White House press secretary Jen Psaki responded to a pair of proposals from Senate Minority Leader Mitch McConnell to avert a default on the debt limit Wednesday, telling reporters, “We could get this done today, we don't need to kick the can, we don't need to go through a cumbersome process that every day brings additional risks.”
Psaki told reporters Wednesday, “there's been no formal offer made — a press release is not a formal offer, adding “even the scant details that have been reported present more complicated more difficult options than the one that is quite obvious in the President's view, and it's in front of the faces of every member up on the Hill.”
Some more context: In a statement on Wednesday, McConnell said that Republicans have "already made it clear" that they would "assist in expediting" a process known as reconciliation, which would allow Democrats to raise the debt limit without GOP votes. Democrats have been generally opposed to that idea, however, calling it too unwieldy, time-consuming and risky.
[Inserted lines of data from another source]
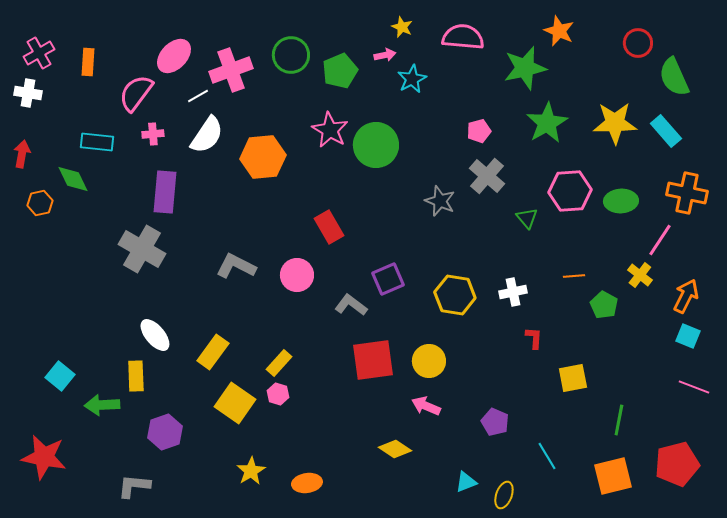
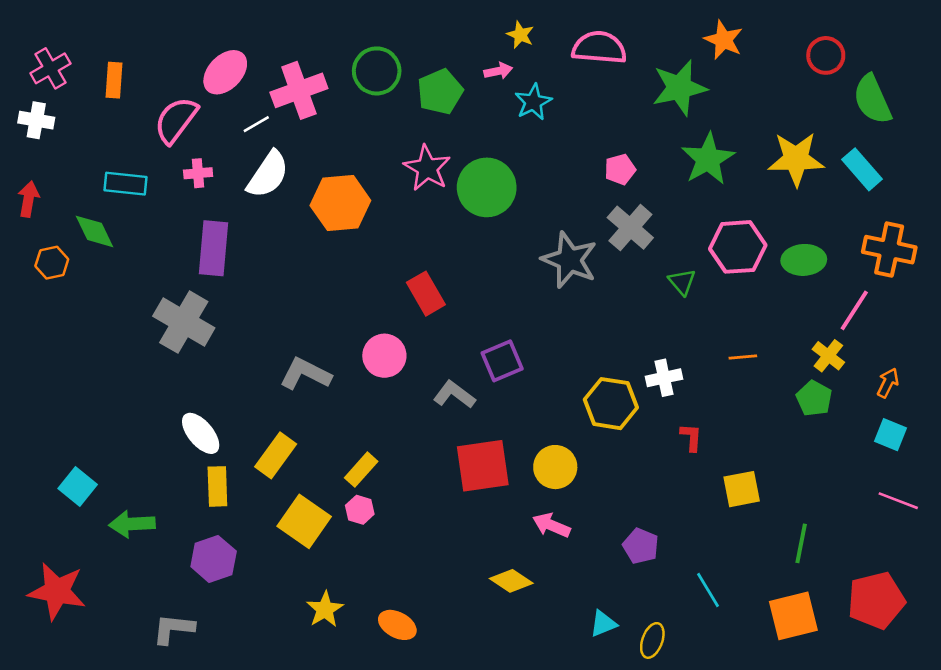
gray star: (440, 201) -> (569, 260), size x1.4
gray L-shape: (236, 266) -> (305, 374), moved
yellow hexagon: (455, 295) -> (611, 404), moved
orange arrow: (686, 296) -> (888, 383), size x0.7
green pentagon: (604, 305) -> (814, 398), moved
yellow rectangle: (136, 376) -> (217, 486), moved
orange ellipse: (307, 483) -> (397, 625), turned 36

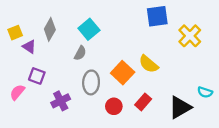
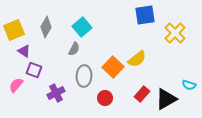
yellow square: (15, 33) -> (14, 30), size x1.5
purple triangle: (29, 47) -> (24, 51), moved
yellow semicircle: (149, 64) -> (137, 59), turned -78
red rectangle: (143, 102) -> (142, 94), moved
In addition to that, McConnell said that Republicans "will also allow Democrats to use normal procedures to pass an emergency debt limit extension at a fixed dollar amount to cover current spending levels into December."
The Senate had been slated to take a procedural vote later in the afternoon on whether to advance a House-passed bill to suspend the nation's debt limit until December 2022, and Republicans had been expected to block the measure.
Psaki told reporters at Wednesday’s briefing that the White House will “obviously be in close touch with them as we will continue to be, and we'll see where we where we are at the end of today.”